In Person
Monday, September 29, 2003
First I cut my foot on a shard of glass in a bed and breakfast in King's Lynn. I was about to do a poetry reading, but the glass splinter was embedded in my sole, so I had to get the pale faced proprietress to help me, and she didn't look very keen. But I got out the glass with her old darning needle and limped on to recite poems in a beautiful hall right next to the Great Ooze River, while a russian trawler did a three point turn. But still my foot throbs. Perhaps it is infected.
Then I was running a workshop in County Durham, and on the way there got crashed into by a young man from Spennymoor. I wasn't driving...my friend Maggie was. The noise was incredible. Her car is a write off and our necks are very stiff. But luckily, we are unhurt. In the squealing moment before the crash I thought...how ironic, to die in a car crash after all that cancer treatment! But we are not at all dead, even though I felt my brain shoot forwards in my head, as if it had come loose from its stalks, and later felt a bit delirious. I still carried on with the course. I enjoyed it.

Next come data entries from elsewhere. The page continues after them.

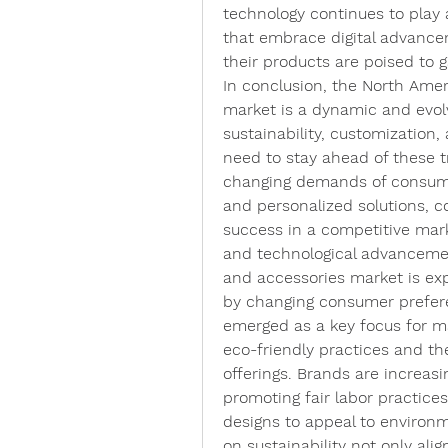
technology continues to play a
that embrace digital advance
their products are poised to 
In conclusion, the North Ameri
market is a dynamic and evol
sustainability, customization,
need to stay ahead of these t
changing demands of consumers
and personalized solutions, c
success in a competitive mark
and technological advancemen
and accessories market is exp
by changing consumer preferen
emerged as a key focus for ma
eco-friendly practices and the
offerings. Brands are increas
promoting fair labor practices,
designs to appeal to environ
on sustainability not only al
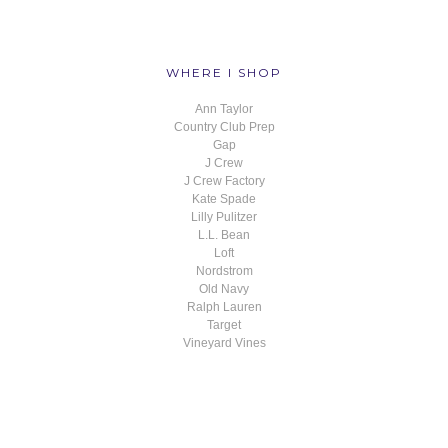
WHERE I SHOP
Ann Taylor
Country Club Prep
Gap
J Crew
J Crew Factory
Kate Spade
Lilly Pulitzer
L.L. Bean
Loft
Nordstrom
Old Navy
Ralph Lauren
Target
Vineyard Vines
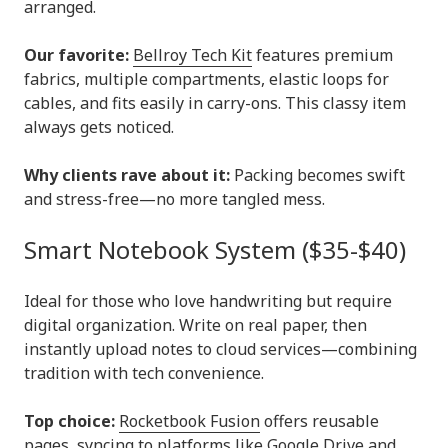
arranged.
Our favorite:
Bellroy Tech Kit
features premium
fabrics, multiple compartments, elastic loops for
cables, and fits easily in carry-ons. This classy item
always gets noticed.
Why clients rave about it:
Packing becomes swift
and stress-free—no more tangled mess.
Smart Notebook System ($35-$40)
Ideal for those who love handwriting but require
digital organization. Write on real paper, then
instantly upload notes to cloud services—combining
tradition with tech convenience.
Top choice:
Rocketbook Fusion
offers reusable
pages, syncing to platforms like Google Drive and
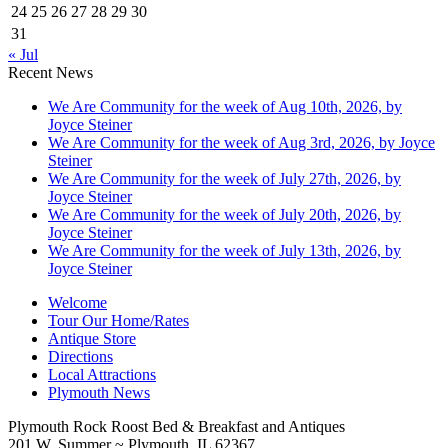
24
25
26
27
28
29
30
31
« Jul
Recent News
We Are Community for the week of Aug 10th, 2026, by
Joyce Steiner
We Are Community for the week of Aug 3rd, 2026, by Joyce
Steiner
We Are Community for the week of July 27th, 2026, by
Joyce Steiner
We Are Community for the week of July 20th, 2026, by
Joyce Steiner
We Are Community for the week of July 13th, 2026, by
Joyce Steiner
Welcome
Tour Our Home/Rates
Antique Store
Directions
Local Attractions
Plymouth News
Plymouth Rock Roost Bed & Breakfast and Antiques
201 W. Summer ~ Plymouth, IL 62367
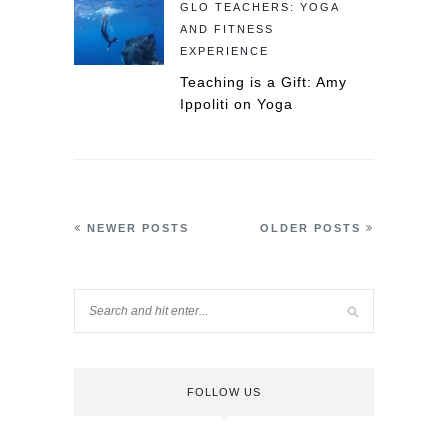
GLO TEACHERS: YOGA
AND FITNESS
EXPERIENCE
Teaching is a Gift: Amy
Ippoliti on Yoga
NEWER POSTS
OLDER POSTS
FOLLOW US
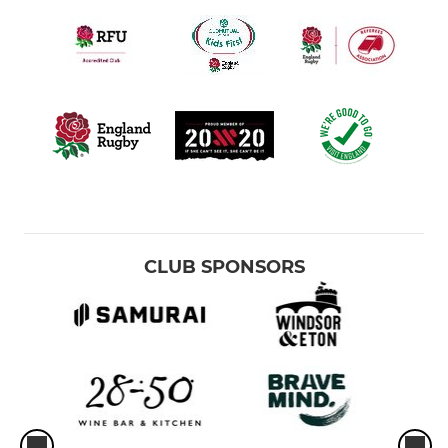
CLUB SPONSORS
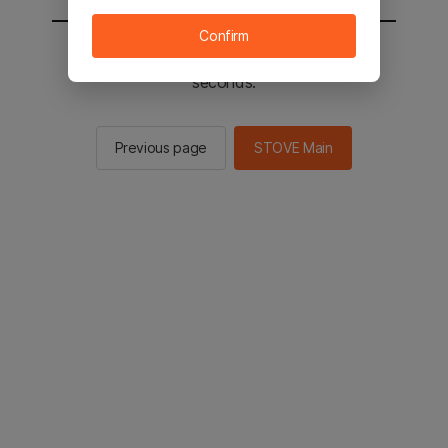
Confirm
You will be sent to the STOVE main in 2
seconds.
Previous page
STOVE Main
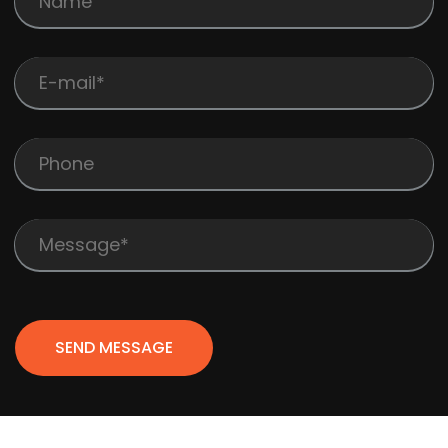
SEND MESSAGE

It was only later that I felt a bit peculiar. I would probably carry on even if my leg dropped off. I have the most intense work ethic. I can't bear to be late, or to be ill. This is a good and a bad thing. Good, because it makes me quite positive, and I don't tend to lie around much. Bad, because it's often stupid, and shows how much I live in my head, not my body.
The novel races on. I'm writing about Brazil now. Yet I am still deciding what it's really about.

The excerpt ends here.